Les études sur les projets d'interconnexion des bassins hydrographiques ont pris 10 ans de retard

Pour les projets d’interconnexion des bassins hydrauliques, adoptés dans le cadre de la SNE, la réalisation des études y afférentes a enregistré un retard de plus de 10 ans. En effet, la première phase de ces projets de transfert d'eau du nord au sud devait être achevée à la fin de l'année 2020, ce qui aurait permis de transférer 400 millions de mètres cubes par an. Toutefois, les études ont démarré en 2007, mais demeurent toujours en cours d’exécution jusqu’à septembre 2023, alors que leur achèvement était prévu en 2013. Cette situation, ainsi que la non-prise de mesures concrètes pour la mobilisation du financement, estimé à 30 milliards de dirhams, ont retardé le lancement de ces projets, souligne la Cour des comptes dans son rapport.

Par ailleurs, des modifications ont été apportées aux projets initiaux d'interconnexion des bassins hydrauliques, à la suite des études préparatoires du Plan national de l'eau 2020-2050, pour tenir compte de l'impact du changement climatique. Le nouveau plan prévoit, selon le rapport, la réalisation de grands projets d'interconnexion des bassins hydrauliques : le premier concerne l'interconnexion des bassins du Sebou, du Bouregreg et de l'Oum Er-Rabia, avec un volume total des eaux transférées compris entre 500 et 800 millions de mètres cubes, et le second consiste en l'interconnexion des bassins côtiers ouest-méditerranéens avec les bassins côtiers est-méditerranéens et celui de la Moulouya, dans le but de transférer 500 millions de mètres cubes par an.

Les objectifs d'amélioration du rendement des réseaux de distribution d'eau potable n'ont pas été atteints

En ce qui concerne l'amélioration du rendement des réseaux de distribution d'eau potable, le rapport note que la moyenne nationale est de 76%, ce qui signifie que 24% de l'eau potable se perd dans ces réseaux.

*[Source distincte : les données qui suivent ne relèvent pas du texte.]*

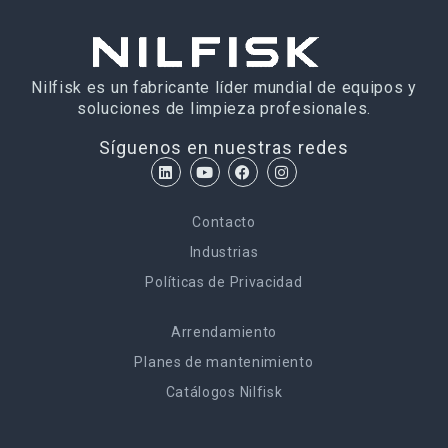
Nilfisk es un fabricante líder mundial de equipos y
soluciones de limpieza profesionales.
Síguenos en nuestras redes
Contacto
Industrias
Políticas de Privacidad
Arrendamiento
Planes de mantenimiento
Catálogos Nilfisk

Ce rendement, est-il souligné, reste bien inférieur à l'objectif fixé dans la SNE, à savoir 80% comme moyenne nationale en 2020. Toutefois, le rapport note que ce rendement a quand même progressé depuis 2006, où il était de 67%.

D'autre part, la Cour constate que le rendement des réseaux de distribution d'eau potable, tant ceux gérés par l'Office national de l'électricité et de l'eau potable que ceux gérés par les autres gestionnaires de réseaux de distribution, tient toujours à une simple déclaration et n'est soumis à aucun contrôle externe, ce qui ne garantit pas la crédibilité du rendement déclaré.

Le rapport souligne également que le ministère de l'Intérieur, dans sa réponse à la Cour des comptes, a fait savoir qu'il avait imposé à toutes les régies de distribution d'eau potable et aux sociétés de gestion déléguée de procéder à des audits par des cabinets indépendants ainsi qu'à des audits internes de leur côté. Le ministère a également appelé toutes les régies et sociétés de gestion déléguée à assurer le suivi et la mise en œuvre des recommandations issues des opérations d'audit ayant pour objet le renouvellement et l'entretien des réseaux de distribution.